======== Data to examine

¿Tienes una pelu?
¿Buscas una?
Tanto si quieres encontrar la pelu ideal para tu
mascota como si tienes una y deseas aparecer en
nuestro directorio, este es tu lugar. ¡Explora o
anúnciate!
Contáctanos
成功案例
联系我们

================
======== Data to examine

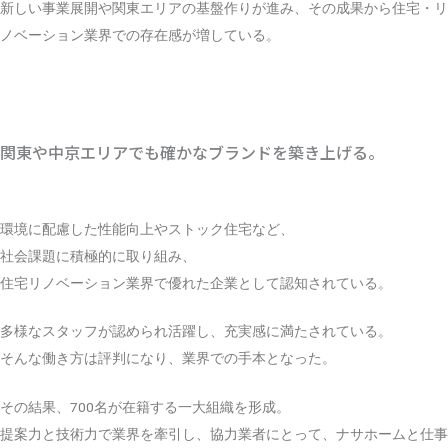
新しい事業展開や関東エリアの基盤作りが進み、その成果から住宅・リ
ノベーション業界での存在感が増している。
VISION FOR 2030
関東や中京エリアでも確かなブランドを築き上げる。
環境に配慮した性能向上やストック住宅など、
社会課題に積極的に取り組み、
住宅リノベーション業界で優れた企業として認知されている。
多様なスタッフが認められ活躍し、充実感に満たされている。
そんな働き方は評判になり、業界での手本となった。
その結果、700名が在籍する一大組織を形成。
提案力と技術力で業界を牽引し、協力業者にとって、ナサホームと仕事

================

[What is expected] Beginning at the line with "住宅リノベーション業界で優れた企業として認知されている。" and ending at the line with "提案力と技術力で業界を牽引し、協力業者にとって、ナサホームと仕事", reproduce each line of the data above exactly, and add no other lines.

[Written response]
住宅リノベーション業界で優れた企業として認知されている。
多様なスタッフが認められ活躍し、充実感に満たされている。
そんな働き方は評判になり、業界での手本となった。
その結果、700名が在籍する一大組織を形成。
提案力と技術力で業界を牽引し、協力業者にとって、ナサホームと仕事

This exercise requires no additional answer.